Actually, priors are true or false just like the final answer - they reflect reality and can be judged by comparing them against reality. For example, if you think that 920 out of 10,000 women in a sample have breast cancer, and the actual number is 100 out of 10,000, then your priors are wrong. For our particular problem, the priors might have been established by three studies - a study on the case histories of women with breast cancer to see how many of them tested positive on a mammography, a study on women without breast cancer to see how many of them test positive on a mammography, and an epidemiological study on the prevalence of breast cancer in some specific demographic.
Suppose that a barrel contains many small plastic eggs. Some eggs are painted red and some are painted blue. 40% of the eggs in the bin contain pearls, and 60% contain nothing. 30% of eggs containing pearls are painted blue, and 10% of eggs containing nothing are painted blue. What is the probability that a blue egg contains a pearl? For this example the arithmetic is simple enough that you may be able to do it in your head, and I would suggest trying to do so.
But just in case... Result:
A more compact way of specifying the problem:
p(pearl) = 40%
p(blue|pearl) = 30%
p(blue|~pearl) = 10%
p(pearl|blue) = ?
"~" is shorthand for "not", so ~pearl reads "not pearl".

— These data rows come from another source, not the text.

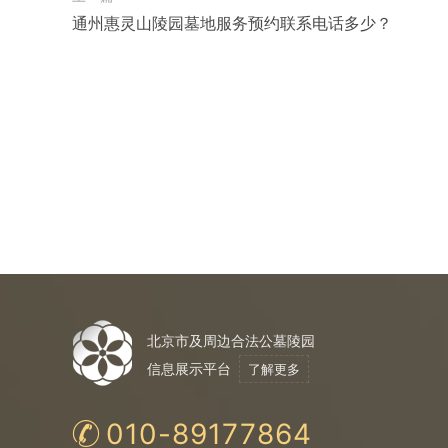
通州惠灵山陵园墓地服务预约联系电话多少？
北京市及周边合法公墓陵园
信息展示平台
了解更多
010-89177864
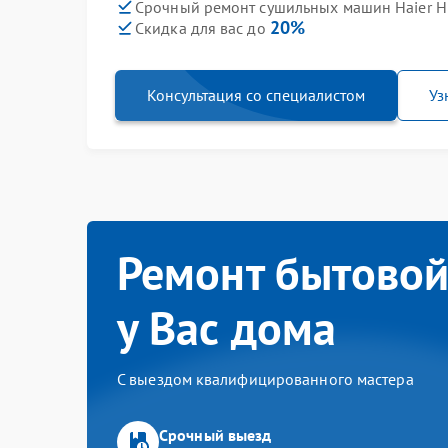
Срочный ремонт сушильных машин Haier H
20%
Скидка для вас до
Консультация со специалистом
Уз
Ремонт бытовой
у Вас дома
С выездом квалифицированного мастера
Срочный выезд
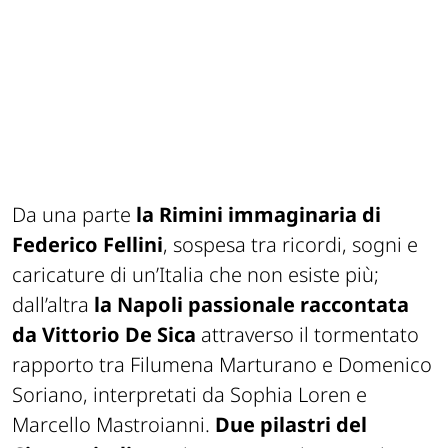
Da una parte
la Rimini immaginaria di
Federico Fellini
, sospesa tra ricordi, sogni e
caricature di un’Italia che non esiste più;
dall’altra
la Napoli passionale raccontata
da Vittorio De Sica
attraverso il tormentato
rapporto tra Filumena Marturano e Domenico
Soriano, interpretati da Sophia Loren e
Marcello Mastroianni.
Due pilastri del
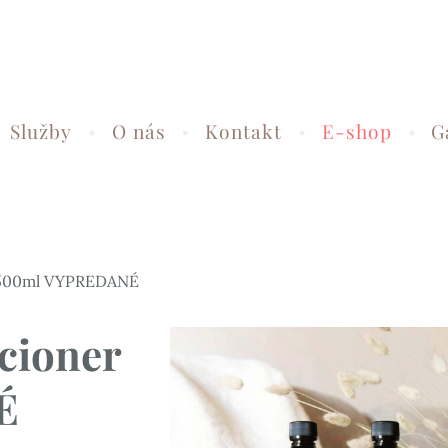
Služby
O nás
Kontakt
E-shop
G
 500ml VYPREDANÉ
cioner
É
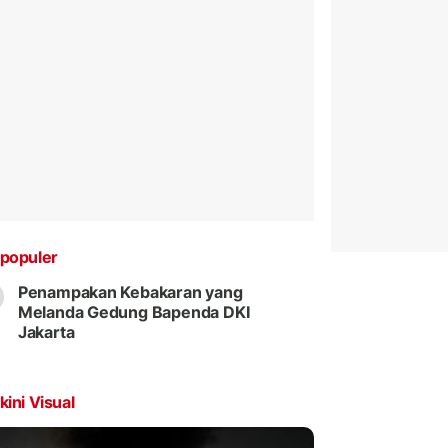
populer
Penampakan Kebakaran yang
Melanda Gedung Bapenda DKI
Jakarta
kini Visual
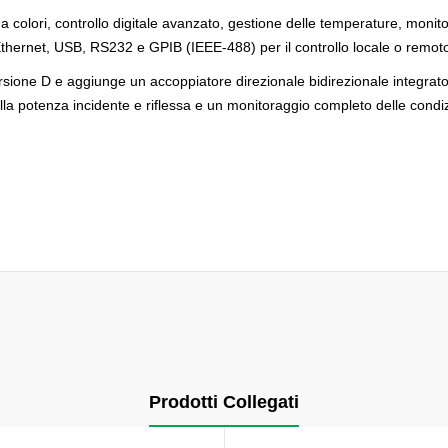
colori, controllo digitale avanzato, gestione delle temperature, monito
à Ethernet, USB, RS232 e GPIB (IEEE-488) per il controllo locale o remot
versione D e aggiunge un accoppiatore direzionale bidirezionale integrat
la potenza incidente e riflessa e un monitoraggio completo delle condizi
Prodotti Collegati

blue|pearl is shorthand for "blue given pearl" or "the probability that an egg is painted blue, given that the egg contains a pearl". One thing that's confusing about this notation is that the order of implication is read right-to-left, as in Hebrew or Arabic. blue|pearl means "blue<-pearl", the degree to which pearl-ness implies blue-ness, not the degree to which blue-ness implies pearl-ness. This is confusing, but it's unfortunately the standard notation in probability theory.
Readers familiar with quantum mechanics will have already encountered this peculiarity; in quantum mechanics, for example, <d|c><c|b><b|a> reads as "the probability that a particle at A goes to B, then to C, ending up at D". To follow the particle, you move your eyes from right to left. Reading from left to right, "|" means "given"; reading from right to left, "|" means "implies" or "leads to". Thus, moving your eyes from left to right, blue|pearl reads "blue given pearl" or "the probability that an egg is painted blue, given that the egg contains a pearl". Moving your eyes from right to left, blue|pearl reads "pearl implies blue" or "the probability that an egg containing a pearl is painted blue".